# What to do
Find each line in the records below that contains the word "Fuchsia", and copy it out.
(Beginning of Supplied information)
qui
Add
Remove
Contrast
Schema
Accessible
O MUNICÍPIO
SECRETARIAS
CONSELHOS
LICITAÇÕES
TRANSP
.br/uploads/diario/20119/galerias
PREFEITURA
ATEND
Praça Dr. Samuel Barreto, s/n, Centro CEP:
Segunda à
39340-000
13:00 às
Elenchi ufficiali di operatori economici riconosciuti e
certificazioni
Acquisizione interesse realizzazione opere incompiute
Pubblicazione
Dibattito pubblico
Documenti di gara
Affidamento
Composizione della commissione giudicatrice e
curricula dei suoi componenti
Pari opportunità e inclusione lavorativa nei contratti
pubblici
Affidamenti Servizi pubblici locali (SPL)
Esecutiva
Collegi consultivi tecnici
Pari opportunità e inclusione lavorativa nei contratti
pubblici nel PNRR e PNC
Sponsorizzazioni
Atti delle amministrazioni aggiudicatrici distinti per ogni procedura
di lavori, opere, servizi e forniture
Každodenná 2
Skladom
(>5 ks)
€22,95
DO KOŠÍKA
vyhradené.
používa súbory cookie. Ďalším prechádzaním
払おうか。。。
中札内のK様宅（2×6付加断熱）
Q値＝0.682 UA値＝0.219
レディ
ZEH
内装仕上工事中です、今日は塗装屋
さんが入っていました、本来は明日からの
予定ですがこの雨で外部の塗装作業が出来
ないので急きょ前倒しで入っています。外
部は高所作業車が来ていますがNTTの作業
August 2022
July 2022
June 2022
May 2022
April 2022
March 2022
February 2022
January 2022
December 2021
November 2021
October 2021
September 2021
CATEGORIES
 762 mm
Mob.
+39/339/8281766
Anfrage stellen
(End of Supplied information)
(Beginning of Supplied information)
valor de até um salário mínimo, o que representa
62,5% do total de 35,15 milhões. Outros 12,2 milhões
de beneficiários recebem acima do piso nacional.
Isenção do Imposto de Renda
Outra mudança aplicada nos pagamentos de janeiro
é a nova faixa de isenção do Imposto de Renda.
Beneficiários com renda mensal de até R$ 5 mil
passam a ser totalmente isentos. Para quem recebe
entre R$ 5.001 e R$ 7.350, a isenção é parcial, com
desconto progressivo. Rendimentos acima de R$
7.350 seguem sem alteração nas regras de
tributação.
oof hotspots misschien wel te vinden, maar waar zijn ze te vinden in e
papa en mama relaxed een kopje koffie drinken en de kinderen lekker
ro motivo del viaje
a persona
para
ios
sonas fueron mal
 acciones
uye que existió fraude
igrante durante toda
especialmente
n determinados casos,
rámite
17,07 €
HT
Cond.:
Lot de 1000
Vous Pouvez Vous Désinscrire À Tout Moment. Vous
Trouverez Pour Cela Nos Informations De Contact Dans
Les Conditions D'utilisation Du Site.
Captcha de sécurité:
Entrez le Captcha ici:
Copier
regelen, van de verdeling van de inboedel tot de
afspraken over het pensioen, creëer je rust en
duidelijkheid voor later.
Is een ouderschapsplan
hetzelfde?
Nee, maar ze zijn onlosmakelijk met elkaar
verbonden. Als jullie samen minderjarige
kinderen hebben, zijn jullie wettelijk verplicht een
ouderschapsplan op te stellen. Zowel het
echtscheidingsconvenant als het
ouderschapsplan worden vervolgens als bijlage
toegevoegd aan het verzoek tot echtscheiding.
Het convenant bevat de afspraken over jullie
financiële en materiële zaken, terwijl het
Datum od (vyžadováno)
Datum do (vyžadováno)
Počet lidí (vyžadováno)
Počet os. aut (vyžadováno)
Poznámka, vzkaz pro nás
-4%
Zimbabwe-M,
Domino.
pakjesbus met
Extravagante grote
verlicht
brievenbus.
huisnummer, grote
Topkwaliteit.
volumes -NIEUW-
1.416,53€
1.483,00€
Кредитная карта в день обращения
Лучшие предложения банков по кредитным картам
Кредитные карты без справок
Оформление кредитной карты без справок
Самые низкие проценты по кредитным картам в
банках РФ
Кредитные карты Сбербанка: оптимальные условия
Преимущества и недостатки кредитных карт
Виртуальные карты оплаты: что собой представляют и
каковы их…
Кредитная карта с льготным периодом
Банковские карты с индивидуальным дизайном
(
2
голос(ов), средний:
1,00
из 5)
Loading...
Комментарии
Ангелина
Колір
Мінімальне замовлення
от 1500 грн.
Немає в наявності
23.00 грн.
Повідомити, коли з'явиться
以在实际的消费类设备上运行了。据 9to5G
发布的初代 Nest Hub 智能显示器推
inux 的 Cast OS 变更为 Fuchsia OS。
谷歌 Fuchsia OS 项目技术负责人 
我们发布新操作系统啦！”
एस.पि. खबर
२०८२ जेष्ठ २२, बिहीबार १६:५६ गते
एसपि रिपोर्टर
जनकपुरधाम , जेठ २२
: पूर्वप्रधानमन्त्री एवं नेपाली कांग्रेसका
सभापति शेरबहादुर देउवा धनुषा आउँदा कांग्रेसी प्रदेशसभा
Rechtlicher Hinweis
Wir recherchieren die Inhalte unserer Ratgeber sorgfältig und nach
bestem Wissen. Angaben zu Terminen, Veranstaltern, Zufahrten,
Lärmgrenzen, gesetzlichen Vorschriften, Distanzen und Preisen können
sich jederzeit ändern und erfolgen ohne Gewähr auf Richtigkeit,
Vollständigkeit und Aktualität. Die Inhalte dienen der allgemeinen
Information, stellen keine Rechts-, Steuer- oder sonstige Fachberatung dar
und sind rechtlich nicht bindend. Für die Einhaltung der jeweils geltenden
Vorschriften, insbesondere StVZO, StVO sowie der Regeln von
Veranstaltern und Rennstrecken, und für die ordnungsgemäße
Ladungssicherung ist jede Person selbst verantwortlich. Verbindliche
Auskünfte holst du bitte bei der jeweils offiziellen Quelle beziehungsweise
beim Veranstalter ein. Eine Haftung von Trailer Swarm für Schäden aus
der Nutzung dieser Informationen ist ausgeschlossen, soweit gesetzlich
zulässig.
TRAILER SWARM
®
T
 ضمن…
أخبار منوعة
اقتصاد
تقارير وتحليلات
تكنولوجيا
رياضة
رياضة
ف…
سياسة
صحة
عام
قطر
(End of Supplied information)
(Beginning of Supplied information)
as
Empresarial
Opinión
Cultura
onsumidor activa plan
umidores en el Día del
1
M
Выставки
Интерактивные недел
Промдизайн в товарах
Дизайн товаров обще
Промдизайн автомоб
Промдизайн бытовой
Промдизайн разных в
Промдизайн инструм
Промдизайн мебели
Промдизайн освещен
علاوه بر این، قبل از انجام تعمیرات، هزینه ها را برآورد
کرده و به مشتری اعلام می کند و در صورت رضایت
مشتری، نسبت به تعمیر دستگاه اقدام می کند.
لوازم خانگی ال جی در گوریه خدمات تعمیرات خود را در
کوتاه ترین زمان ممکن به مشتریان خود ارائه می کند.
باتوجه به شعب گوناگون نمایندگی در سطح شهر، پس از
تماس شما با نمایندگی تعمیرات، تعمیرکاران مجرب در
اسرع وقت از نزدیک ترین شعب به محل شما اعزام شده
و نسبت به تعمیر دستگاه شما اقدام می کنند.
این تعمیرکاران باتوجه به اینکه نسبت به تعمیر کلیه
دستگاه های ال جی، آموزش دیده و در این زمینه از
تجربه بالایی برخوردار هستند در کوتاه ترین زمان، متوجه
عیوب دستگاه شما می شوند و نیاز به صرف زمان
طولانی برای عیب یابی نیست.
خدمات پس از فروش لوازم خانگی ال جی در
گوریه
(End of Supplied information)
# Task answer
inux 的 Cast OS 变更为 Fuchsia OS。
谷歌 Fuchsia OS 项目技术负责人 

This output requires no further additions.